Dans l’Église également, nous devons vivre en vérité dans la lumière, sans chercher à plaire. Joseph Ratzinger avait déploré une certaine évolution de la théologie, après le concile, « dans laquelle l’intéressant devenait plus important que le vrai. » [8] Nous devons résister à cette culture du mensonge et vivre en nous rappelant la parole de Jésus : « La vérité vous rendra libres » (Jn 8, 32).
Dans son homélie du jeudi saint 2009, Benoît XVI nous encourageait ainsi : « Être plongés dans la vérité et ainsi dans la sainteté de Dieu, cela signifie pour nous accepter aussi le caractère exigeant de la vérité ; s’opposer, dans les grandes choses comme dans les petites au mensonge, qui de manière extrêmement variée est présent dans le monde ; accepter le combat pour la vérité, pour que sa joie la plus profonde soit présente en nous. »
Oui, la vérité est accessible à l’homme
Aujourd’hui, nous devons rappeler que la vérité est accessible à l’homme. Nous devons nous en approcher avec humilité.
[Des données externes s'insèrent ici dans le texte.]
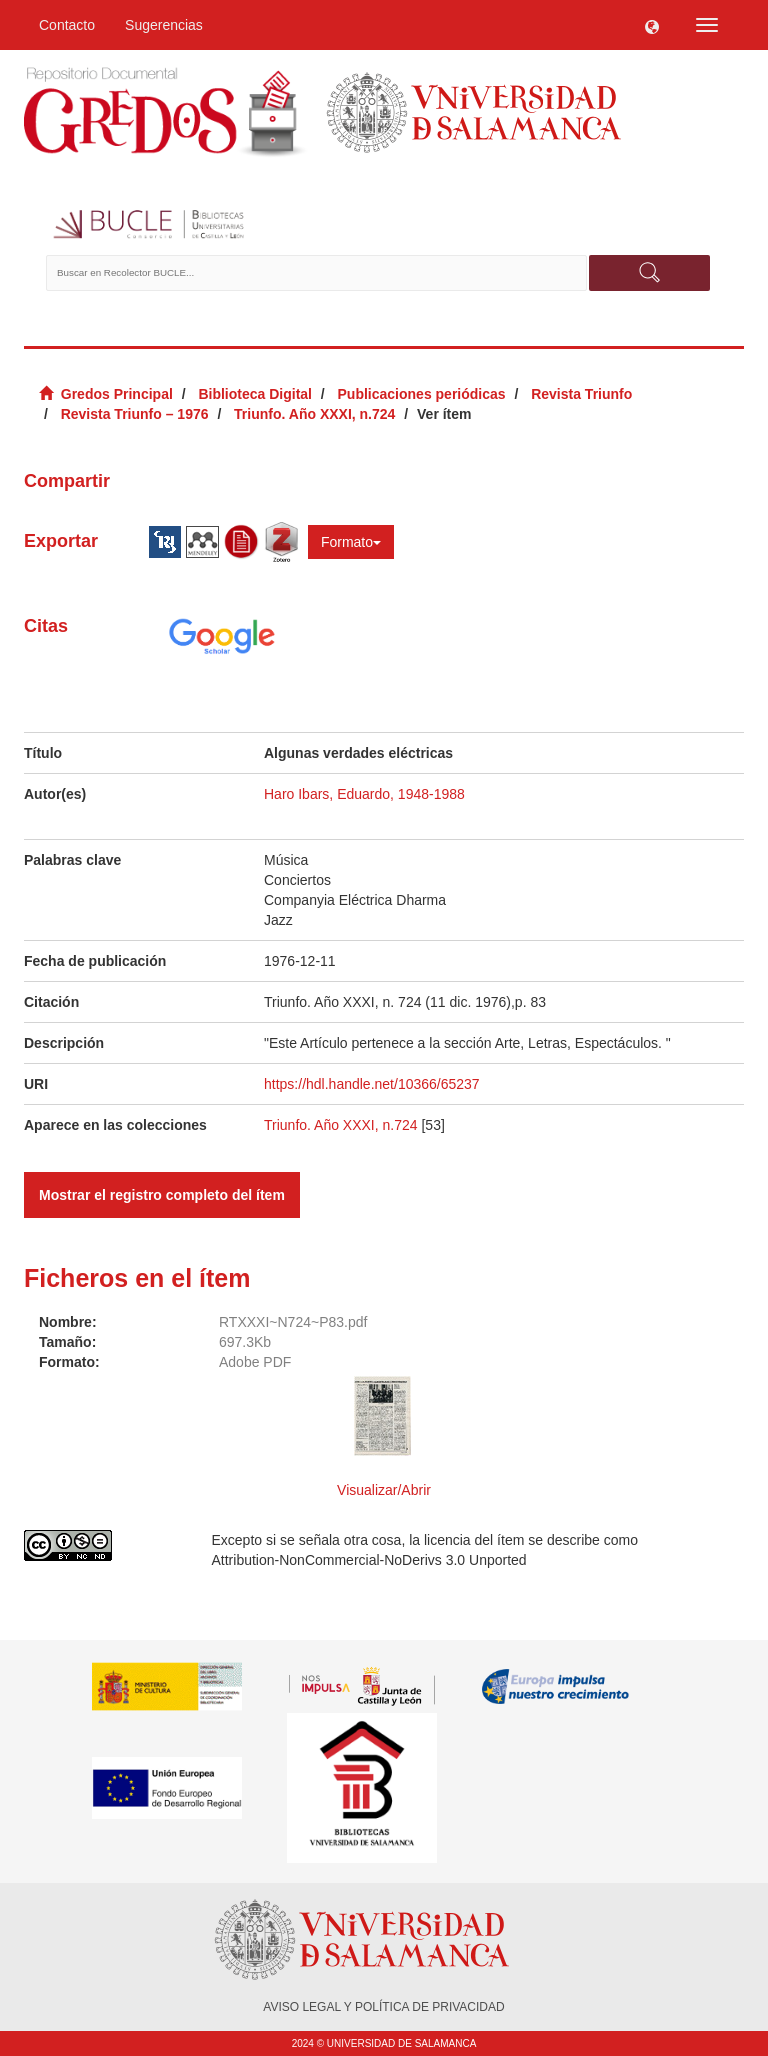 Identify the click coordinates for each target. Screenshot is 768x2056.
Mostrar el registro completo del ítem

Comme le disait encore Benoît XVI : « Nous n’avons jamais la vérité, dans le meilleur des cas c’est elle qui nous a. » Mais « nous devons avoir le courage de dire : oui, l’homme doit rechercher la vérité ; il est capable de vérité. (…) il faut apprendre de nouveau et pratiquer l’humilité qui permet de reconnaître la vérité comme porteuse de repères. » [9]
Aujourd’hui, dans la dictature du relativisme, on entend dire que la vérité ne serait pas accessible ; que chacun en aurait une partie ; que ce qui est vrai pour certains ne le serait pas pour d’autres… Et lorsqu’on rappelle l’existence d’une vérité immuable, universelle et accessible, on est accusé d’arrogance et de prétention. Joseph Ratzinger répond : « Il me semble qu'il faut inverser la question de la prétention : n'est-ce pas une prétention de dire que Dieu ne peut nous faire le don de la vérité ? De dire qu'il ne peut nous ouvrir les yeux ? N'est-ce pas mépriser Dieu que de dire que nous sommes nés aveugles et que la vérité n'est pas notre affaire ? N'est-ce pas dégrader l'homme et son désir de trouver Dieu que de nous reconnaître seulement comme des sujets qui, éternellement, ne font que tâtonner ? La véritable arrogance va de pair avec cela, celle qui nous fait vouloir prendre nous-mêmes la place de Dieu et déterminer nous-mêmes qui nous sommes, comment nous voulons agir et ce que nous voulons faire de nous et du monde. » [10]
La vérité est une personne : Jésus
Les hommes ont besoin de vivre dans la vérité « car la vérité est leur lieu de rencontre et l'absence de vérité est ce qui les ferme les uns aux autres. » [11] Cette recherche de la vérité est inhérente à l’homme et à sa dignité. C’est pourquoi il faut la lui faire connaître. Oui, il y a une vérité. Elle a un nom. Elle est une personne, Jésus qui a dit : « Je suis le chemin, la vérité et la vie » (Jn 14, 6).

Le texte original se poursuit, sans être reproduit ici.